Mas a gente também tem que saber viver quando isso não existe ou não está disponível num outro, entender que não precisamos ser dependentes da alegria e da resolução de ninguém para nos respeitarmos, acalentarmos nossos planos e conhecer a força do próprio amor. Somos muito condicionados a ver sempre num outro amoroso a resolução de nossas piores crises, mas o outro não pode dar conta disso, ele sempre terá suas próprias demandas.

beijamim disse...

Na questão da vaidade, eu diria que ela sempre é um recurso de quem se desconhece.

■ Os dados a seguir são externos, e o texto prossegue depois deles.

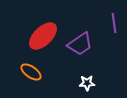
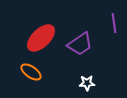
red ellipse: moved 2 px left, 2 px down
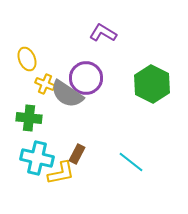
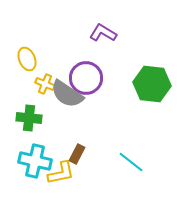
green hexagon: rotated 21 degrees counterclockwise
cyan cross: moved 2 px left, 3 px down
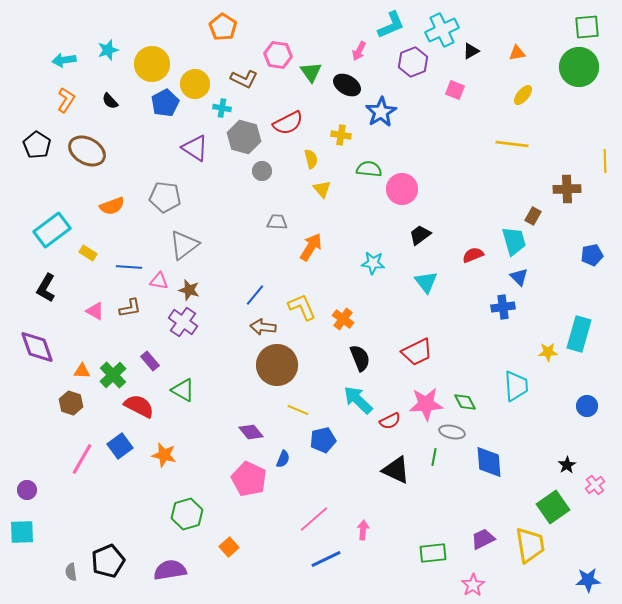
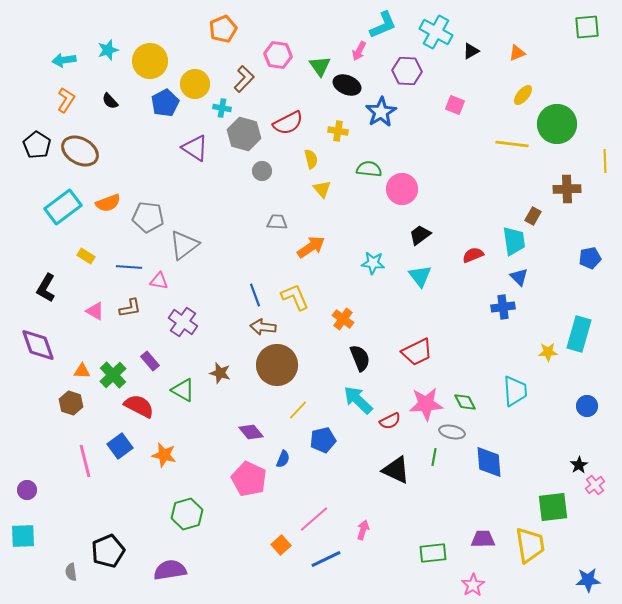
cyan L-shape at (391, 25): moved 8 px left
orange pentagon at (223, 27): moved 2 px down; rotated 16 degrees clockwise
cyan cross at (442, 30): moved 6 px left, 2 px down; rotated 36 degrees counterclockwise
orange triangle at (517, 53): rotated 12 degrees counterclockwise
purple hexagon at (413, 62): moved 6 px left, 9 px down; rotated 24 degrees clockwise
yellow circle at (152, 64): moved 2 px left, 3 px up
green circle at (579, 67): moved 22 px left, 57 px down
green triangle at (311, 72): moved 9 px right, 6 px up
brown L-shape at (244, 79): rotated 72 degrees counterclockwise
black ellipse at (347, 85): rotated 8 degrees counterclockwise
pink square at (455, 90): moved 15 px down
yellow cross at (341, 135): moved 3 px left, 4 px up
gray hexagon at (244, 137): moved 3 px up
brown ellipse at (87, 151): moved 7 px left
gray pentagon at (165, 197): moved 17 px left, 20 px down
orange semicircle at (112, 206): moved 4 px left, 3 px up
cyan rectangle at (52, 230): moved 11 px right, 23 px up
cyan trapezoid at (514, 241): rotated 8 degrees clockwise
orange arrow at (311, 247): rotated 24 degrees clockwise
yellow rectangle at (88, 253): moved 2 px left, 3 px down
blue pentagon at (592, 255): moved 2 px left, 3 px down
cyan triangle at (426, 282): moved 6 px left, 6 px up
brown star at (189, 290): moved 31 px right, 83 px down
blue line at (255, 295): rotated 60 degrees counterclockwise
yellow L-shape at (302, 307): moved 7 px left, 10 px up
purple diamond at (37, 347): moved 1 px right, 2 px up
cyan trapezoid at (516, 386): moved 1 px left, 5 px down
yellow line at (298, 410): rotated 70 degrees counterclockwise
pink line at (82, 459): moved 3 px right, 2 px down; rotated 44 degrees counterclockwise
black star at (567, 465): moved 12 px right
green square at (553, 507): rotated 28 degrees clockwise
pink arrow at (363, 530): rotated 12 degrees clockwise
cyan square at (22, 532): moved 1 px right, 4 px down
purple trapezoid at (483, 539): rotated 25 degrees clockwise
orange square at (229, 547): moved 52 px right, 2 px up
black pentagon at (108, 561): moved 10 px up
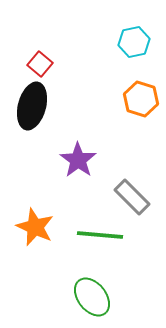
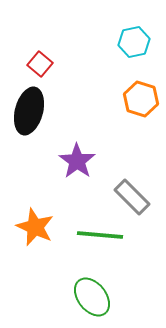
black ellipse: moved 3 px left, 5 px down
purple star: moved 1 px left, 1 px down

Geralmente, é uma forma de auto-validação baseada em características superexpostas e pouco compreendidas.
Gostar de si mesmo tem mais a ver em acalentar e participar de movimentos criativos e enriquecedores,onde vivemos e aplicamos as forças de que dispomos, num movimento que tenha sentido e significação.
O homem se reelabora e se alegra onde vê e participa da construção de significados válidos para ele mesmo.

Fernando Augusto disse...

Temos que nos livrar da vaidade que não presta, como diz Castaneda.

Isso está bem exemplificado no curta naqueles que são dependentes do elogio.

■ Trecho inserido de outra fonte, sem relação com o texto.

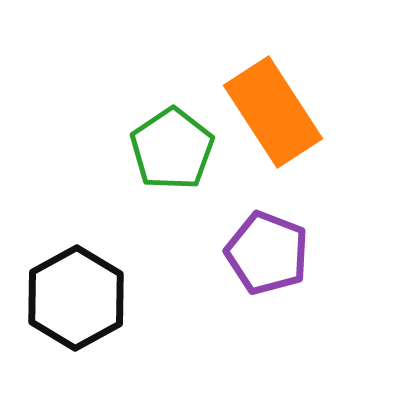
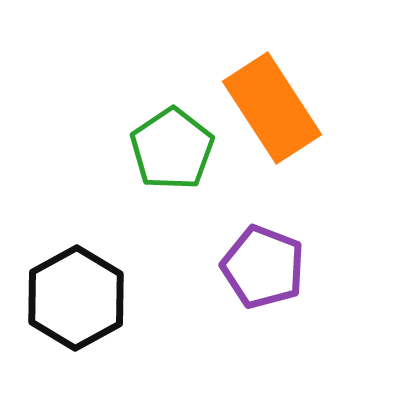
orange rectangle: moved 1 px left, 4 px up
purple pentagon: moved 4 px left, 14 px down
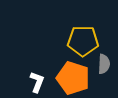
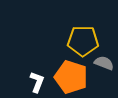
gray semicircle: moved 1 px up; rotated 72 degrees counterclockwise
orange pentagon: moved 2 px left, 1 px up
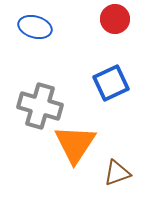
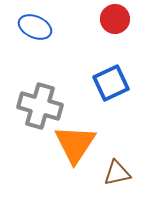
blue ellipse: rotated 8 degrees clockwise
brown triangle: rotated 8 degrees clockwise
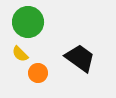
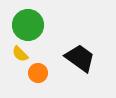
green circle: moved 3 px down
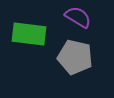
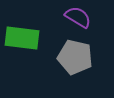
green rectangle: moved 7 px left, 4 px down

Repare que no final o personagem principal diz que nunca ninguém disse para ele que ele era o máximo - ele nunca foi validado - e isso não o impedia de fazer sorrir toda a gente, esse desprendimento de si é um detalhe importante num curta aparentemente ingênuo.

beijamim disse...

Em resumo, dava sem esperar receber, dava o que já era dele, e expandia o seu ser assim, através das conexões que sua atitude gerava.
O verdadeiro cristianismo procura esclarecer a mesma coisa, a famosa oração de S.Francisco de Assis nos coloca a mesma perspectiva: "onde houver ódio que leve o amor, onde houver ofensa que eu leve o perdão... e assim vai equilibrando a ignorância com o seu oposto dado, sem esperar contrapartida. Mas é preciso uma ccompreensão, uma consciência atuante antes mesmo do ato, porque senão torna-se só imitação e "querer ser bonzinho" pros outros, e isso não funciona, acarreta mais ignorância.
Creio que esses e outros caras (estou falando de S.Frnacisco e outros chamados iluminados) chegaram nessa compreensão porque possuíam o sentimento inequívoco da compaixão, é é preciso sofrer e se desiludir um bocado para adquirir isso, acompreensão de que o sofrimento do outro também é teu, já passou por ti, gerando uma identificação amorosa.